Zgodnie z przepisami każda osoba, która ukończyła wiek emerytalny, może dorobić do swojej emerytury bez ograniczeń. Jedynym warunkiem jest powiadomienie organu rentowego o podjęciu pracy. Praca na emeryturze to dodatkowy przychód, ale również możliwość zwiększenia świadczenia emerytalnego. Taka osoba po zakończeniu pracy może wystąpić do ZUS-u o ponowne wyliczenie podstawy emerytury i na pewno będzie ona wyższa.
Idąc tokiem myślenia naszego informatora, nie chodzi o sam fakt pracy prezesa Rolli i jednoczesne pobieranie emerytury, a o fakt blokowania etatu komuś młodszemu. W dobie szalejącego bezrobocia ma to istotne znaczenie. Czy Andrzej Rolla był i jest złym prezesem? Nie nam oceniać, ale taka jest kolej rzeczy. Inni też chcą pracować.
Formalnie pracodawcą prezesa spółdzielni jest rada nadzorcza.

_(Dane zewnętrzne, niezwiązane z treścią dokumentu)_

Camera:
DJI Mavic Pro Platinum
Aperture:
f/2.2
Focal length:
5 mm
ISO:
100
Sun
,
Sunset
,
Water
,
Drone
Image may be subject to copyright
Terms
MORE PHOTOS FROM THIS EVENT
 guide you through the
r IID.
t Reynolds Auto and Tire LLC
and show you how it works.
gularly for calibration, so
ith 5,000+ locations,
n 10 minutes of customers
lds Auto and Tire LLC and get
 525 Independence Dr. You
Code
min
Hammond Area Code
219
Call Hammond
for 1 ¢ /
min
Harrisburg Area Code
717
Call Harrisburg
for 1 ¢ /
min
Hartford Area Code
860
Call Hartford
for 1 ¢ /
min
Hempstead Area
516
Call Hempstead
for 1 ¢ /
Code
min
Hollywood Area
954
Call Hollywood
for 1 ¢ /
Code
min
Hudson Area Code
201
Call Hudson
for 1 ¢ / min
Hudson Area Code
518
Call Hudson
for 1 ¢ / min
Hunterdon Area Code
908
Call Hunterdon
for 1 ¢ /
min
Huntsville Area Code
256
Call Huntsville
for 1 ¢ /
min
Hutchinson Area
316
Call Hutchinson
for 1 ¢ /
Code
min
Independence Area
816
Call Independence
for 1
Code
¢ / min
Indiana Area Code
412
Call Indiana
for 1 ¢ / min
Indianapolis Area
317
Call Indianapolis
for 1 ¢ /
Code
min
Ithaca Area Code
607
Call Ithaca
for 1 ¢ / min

– Rada nie ma nic przeciwko dalszej pracy prezesa. W pełni akceptujemy ten stan. Dlaczego mamy coś zmieniać, skoro pan Rolla jest bardzo dobrym prezesem? – mówi Stanisław Rohde, przewodniczący rady nadzorczej, też emeryt.
Zastępcą przewodniczącego jest Teresa Dropińska z Więcborka, również emeryt. Jeśli przyjrzymy się zarządowi spółdzielni, to znajdziemy tam samych emerytów. Prezes a zarazem kierownik spółdzielni Andrzej Rolla - emeryt, wiceprezes Bogdan Wodyński - emeryt, członek zarządu Danuta Jędrzejak - emeryt. To wygląda jak jakaś przechowalnia emerytów. Może na budynku przy ulicy Kościuszki 16 w Sępólnie trzeba zawiesić nawą tablicę z napisem „Spółdzielnia emerytów”?

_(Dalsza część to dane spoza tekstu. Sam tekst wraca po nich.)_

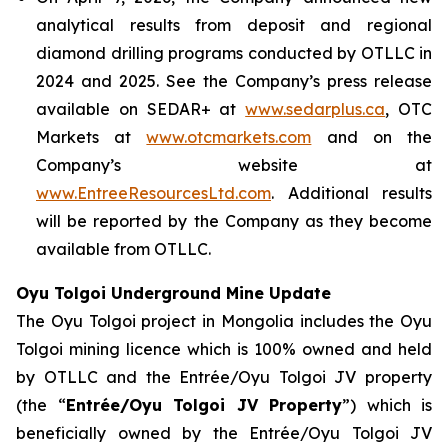
analytical results from deposit and regional
diamond drilling programs conducted by OTLLC in
2024 and 2025. See the Company’s press release
available on SEDAR+ at
www.sedarplus.ca
, OTC
Markets at
www.otcmarkets.com
and on the
Company’s website at
www.EntreeResourcesLtd.com
. Additional results
will be reported by the Company as they become
available from OTLLC.
Oyu Tolgoi Underground Mine Update
The Oyu Tolgoi project in Mongolia includes the Oyu
Tolgoi mining licence which is 100% owned and held
by OTLLC and the Entrée/Oyu Tolgoi JV property
(the “
Entrée/Oyu Tolgoi JV Property
”) which is
beneficially owned by the Entrée/Oyu Tolgoi JV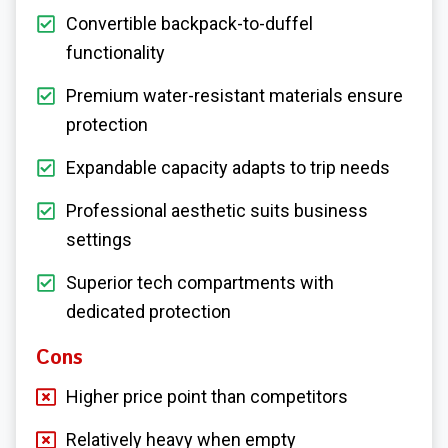
Convertible backpack-to-duffel
functionality
Premium water-resistant materials ensure
protection
Expandable capacity adapts to trip needs
Professional aesthetic suits business
settings
Superior tech compartments with
dedicated protection
Cons
Higher price point than competitors
Relatively heavy when empty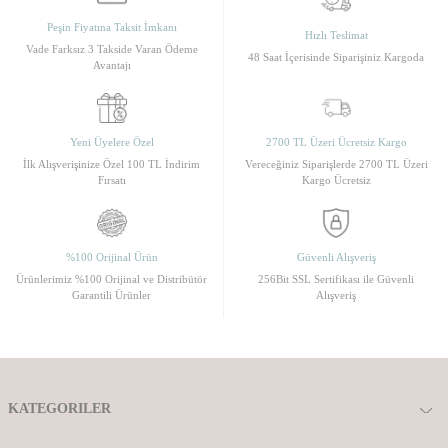
Peşin Fiyatına Taksit İmkanı
Hızlı Teslimat
Vade Farksız 3 Takside Varan Ödeme
48 Saat İçerisinde Siparişiniz Kargoda
Avantajı
Yeni Üyelere Özel
2700 TL Üzeri Ücretsiz Kargo
İlk Alışverişinize Özel 100 TL İndirim
Vereceğiniz Siparişlerde 2700 TL Üzeri
Fırsatı
Kargo Ücretsiz
%100 Orijinal Ürün
Güvenli Alışveriş
Ürünlerimiz %100 Orijinal ve Distribütör
256Bit SSL Sertifikası ile Güvenli
Garantili Ürünler
Alışveriş
KATEGORILER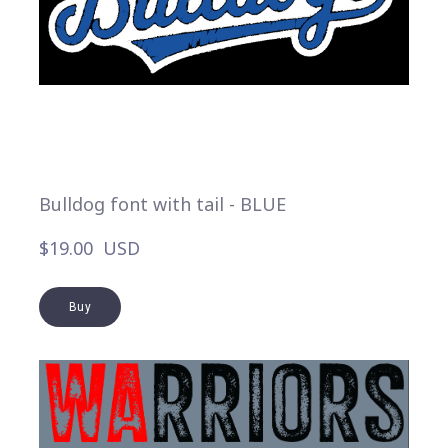
Bulldog font with tail - BLUE
$19.00  USD
Buy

Zwrócono nam też kiedyś uwagę na Danutę Daszkiewicz, która zasiada w radzie nadzorczej spółdzielni. Zresztą, w swoim oświadczeniu majątkowym, które składa jako kierownik Świetlicy Terapeutycznej w Sępólnie, regularnie wykazuje swoje pobory z tego tytułu.

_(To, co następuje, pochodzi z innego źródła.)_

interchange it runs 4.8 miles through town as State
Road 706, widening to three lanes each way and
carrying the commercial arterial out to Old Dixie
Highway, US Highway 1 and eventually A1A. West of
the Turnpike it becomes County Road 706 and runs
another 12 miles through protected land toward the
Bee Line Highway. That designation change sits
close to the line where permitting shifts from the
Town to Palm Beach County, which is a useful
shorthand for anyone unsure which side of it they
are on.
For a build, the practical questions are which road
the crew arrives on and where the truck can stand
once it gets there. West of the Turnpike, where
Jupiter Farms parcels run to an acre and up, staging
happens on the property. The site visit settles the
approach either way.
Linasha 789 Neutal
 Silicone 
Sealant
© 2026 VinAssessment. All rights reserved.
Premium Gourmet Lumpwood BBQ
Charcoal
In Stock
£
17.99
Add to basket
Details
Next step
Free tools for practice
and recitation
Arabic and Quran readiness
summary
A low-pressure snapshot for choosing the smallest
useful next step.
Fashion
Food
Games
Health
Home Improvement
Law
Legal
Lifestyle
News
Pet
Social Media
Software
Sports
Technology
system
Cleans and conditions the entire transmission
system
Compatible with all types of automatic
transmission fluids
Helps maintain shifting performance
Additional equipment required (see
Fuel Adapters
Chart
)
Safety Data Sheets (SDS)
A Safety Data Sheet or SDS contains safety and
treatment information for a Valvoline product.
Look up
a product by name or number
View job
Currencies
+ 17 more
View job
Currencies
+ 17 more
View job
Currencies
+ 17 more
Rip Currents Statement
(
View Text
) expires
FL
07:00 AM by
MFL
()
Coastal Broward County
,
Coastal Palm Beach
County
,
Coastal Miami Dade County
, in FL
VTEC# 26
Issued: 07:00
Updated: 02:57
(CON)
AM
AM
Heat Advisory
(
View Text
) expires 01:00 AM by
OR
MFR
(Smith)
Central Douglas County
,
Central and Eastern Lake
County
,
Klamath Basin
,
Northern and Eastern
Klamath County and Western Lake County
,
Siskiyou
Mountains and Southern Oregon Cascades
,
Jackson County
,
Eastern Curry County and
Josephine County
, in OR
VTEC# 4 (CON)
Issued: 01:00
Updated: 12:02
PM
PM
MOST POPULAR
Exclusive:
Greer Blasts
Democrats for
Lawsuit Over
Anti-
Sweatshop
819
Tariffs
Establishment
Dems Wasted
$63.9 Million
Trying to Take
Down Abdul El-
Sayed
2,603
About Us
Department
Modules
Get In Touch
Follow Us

– Czy pani Daszkiewicz, jako kierownik jednostki organizacyjnej gminy, może być członkiem rady nadzorczej spółdzielni? - pyta nasz Czytelnik.
Rzeczywiście, osoby funkcyjne w gminie, w tym kierownicy jednostek organizacyjnych gminy, podlegają ustawie o ograniczeniu prowadzenia działalności gospodarczej. Artykuł 4 punkt 3 ustawy mówi, że takie osoby w okresie zajmowania swoich stanowisk nie mogą być członkami zarządów, rad nadzorczych lub komisji rewizyjnych spółdzielni, ale z wyjątkiem rad nadzorczych spółdzielni mieszkaniowych. Sprawa jest więc oczywista, Danuta Daszkiewicz może być członkiem rady nadzorczej spółdzielni mieszkaniowej.